→ **Task goal**: Return, word for word, only the lines of the data below that lie between the line with "the largest used" and the line with "convenient online p", those two lines included.

*** Input records Section Begins ***

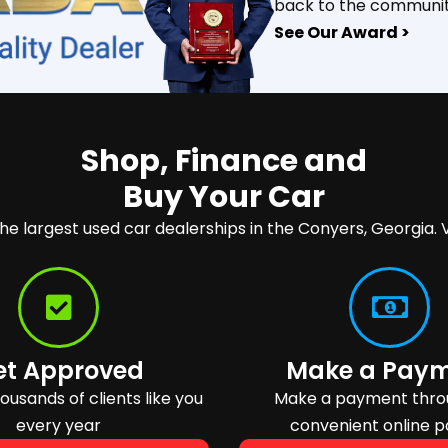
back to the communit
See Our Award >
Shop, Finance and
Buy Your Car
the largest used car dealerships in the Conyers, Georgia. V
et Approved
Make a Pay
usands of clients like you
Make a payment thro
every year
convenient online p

*** Input records Section Ends ***
*** Input records Section Begins ***

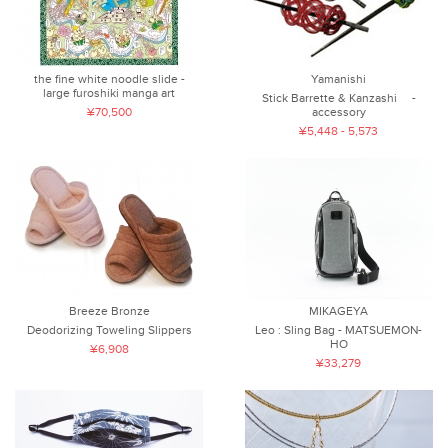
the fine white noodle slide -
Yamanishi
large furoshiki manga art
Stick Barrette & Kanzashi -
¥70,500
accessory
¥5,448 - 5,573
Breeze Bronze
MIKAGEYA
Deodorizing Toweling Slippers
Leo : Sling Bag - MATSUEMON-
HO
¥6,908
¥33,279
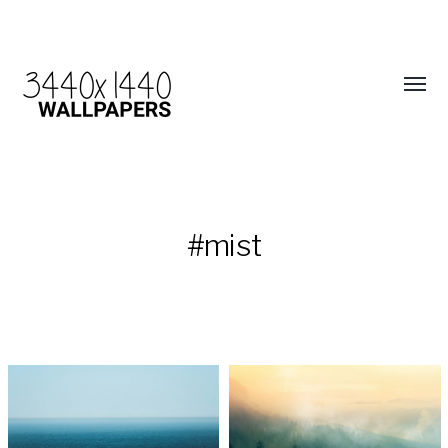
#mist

*** Input records Section Ends ***
*** Input records Section Begins ***

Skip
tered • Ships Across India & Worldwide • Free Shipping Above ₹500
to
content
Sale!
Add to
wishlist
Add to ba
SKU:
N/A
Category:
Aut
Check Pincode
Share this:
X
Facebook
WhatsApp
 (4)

*** Input records Section Ends ***

→ **Reply**:
the largest used car dealerships in the Conyers, Georgia. V
et Approved
Make a Pay
usands of clients like you
Make a payment thro
every year
convenient online p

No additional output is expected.